◆ Your instructions: Set out exactly every line of the entries below, starting at the line that holds "JUL 3, 2019" and stopping after the line that holds "the full report".

◆ Source records:
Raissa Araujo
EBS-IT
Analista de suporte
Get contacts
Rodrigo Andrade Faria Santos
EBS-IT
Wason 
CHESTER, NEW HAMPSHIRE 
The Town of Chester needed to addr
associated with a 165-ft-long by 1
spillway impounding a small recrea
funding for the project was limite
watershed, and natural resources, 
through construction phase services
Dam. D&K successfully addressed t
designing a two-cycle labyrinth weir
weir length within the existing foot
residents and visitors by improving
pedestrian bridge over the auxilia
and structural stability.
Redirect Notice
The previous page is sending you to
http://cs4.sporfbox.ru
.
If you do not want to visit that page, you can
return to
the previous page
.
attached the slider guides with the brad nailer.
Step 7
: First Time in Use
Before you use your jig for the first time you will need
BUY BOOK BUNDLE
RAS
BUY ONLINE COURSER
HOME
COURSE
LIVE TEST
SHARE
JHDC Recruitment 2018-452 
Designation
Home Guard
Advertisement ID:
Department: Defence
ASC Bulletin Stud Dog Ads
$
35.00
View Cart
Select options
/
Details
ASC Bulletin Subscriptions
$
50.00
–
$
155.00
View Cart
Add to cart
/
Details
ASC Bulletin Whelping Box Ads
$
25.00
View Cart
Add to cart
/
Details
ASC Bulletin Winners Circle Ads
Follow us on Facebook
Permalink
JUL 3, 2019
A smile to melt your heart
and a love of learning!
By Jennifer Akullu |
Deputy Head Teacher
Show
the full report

* * *

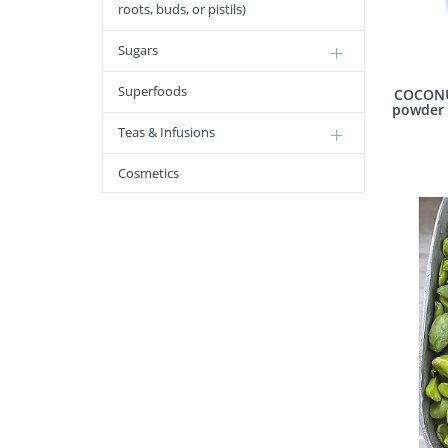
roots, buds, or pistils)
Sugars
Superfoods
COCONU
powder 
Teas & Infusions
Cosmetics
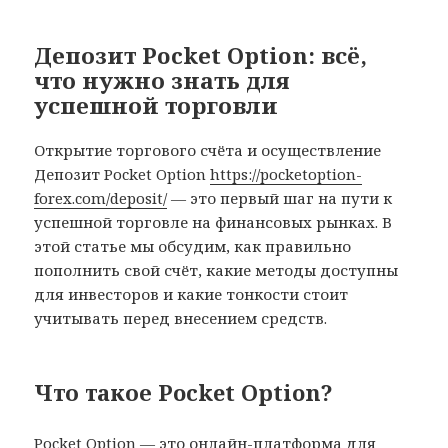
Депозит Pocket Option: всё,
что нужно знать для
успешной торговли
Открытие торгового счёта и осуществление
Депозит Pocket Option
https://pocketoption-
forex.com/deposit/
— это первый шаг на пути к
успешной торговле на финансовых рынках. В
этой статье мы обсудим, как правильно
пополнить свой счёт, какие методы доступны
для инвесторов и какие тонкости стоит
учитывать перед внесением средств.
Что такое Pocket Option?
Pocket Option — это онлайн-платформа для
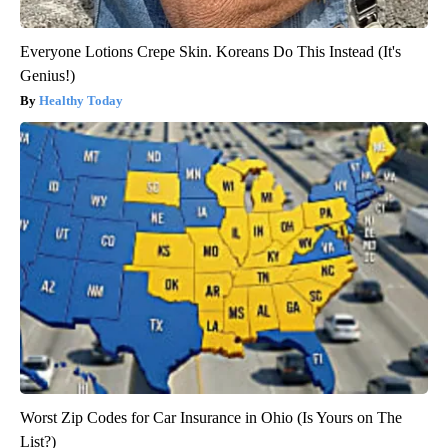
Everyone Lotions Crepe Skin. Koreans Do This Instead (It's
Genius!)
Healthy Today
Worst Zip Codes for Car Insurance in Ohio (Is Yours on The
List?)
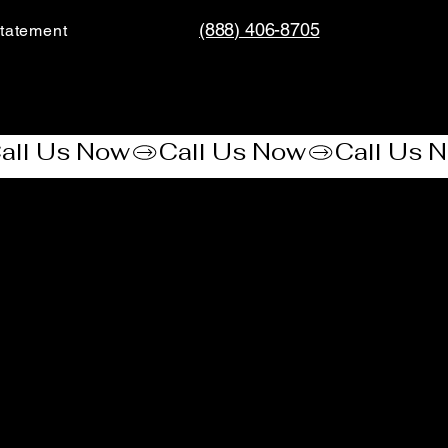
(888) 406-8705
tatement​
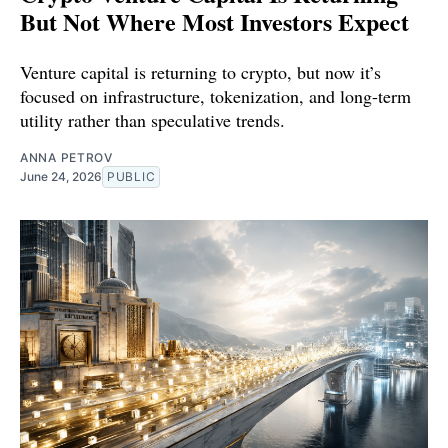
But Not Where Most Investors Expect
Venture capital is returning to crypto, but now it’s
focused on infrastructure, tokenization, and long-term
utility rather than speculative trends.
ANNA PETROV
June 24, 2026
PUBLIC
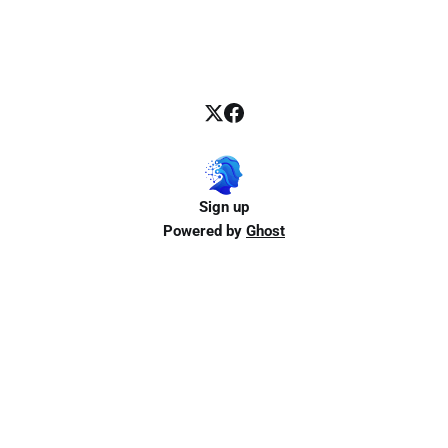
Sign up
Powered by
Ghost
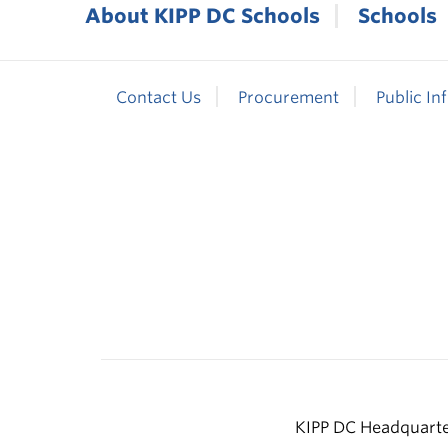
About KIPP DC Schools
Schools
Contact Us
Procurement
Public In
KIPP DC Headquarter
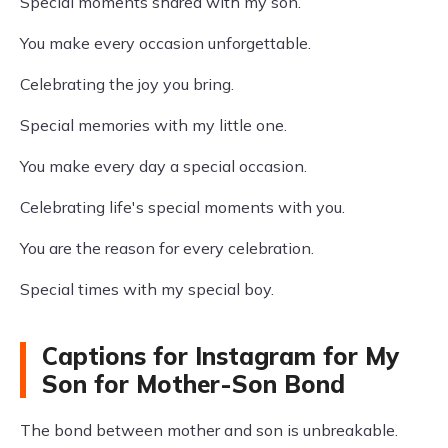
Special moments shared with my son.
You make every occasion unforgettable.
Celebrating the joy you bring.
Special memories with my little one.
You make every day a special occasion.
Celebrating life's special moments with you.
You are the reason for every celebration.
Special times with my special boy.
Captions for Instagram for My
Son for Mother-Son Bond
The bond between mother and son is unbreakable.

◆ Task solution:
JUL 3, 2019
A smile to melt your heart
and a love of learning!
By Jennifer Akullu |
Deputy Head Teacher
Show
the full report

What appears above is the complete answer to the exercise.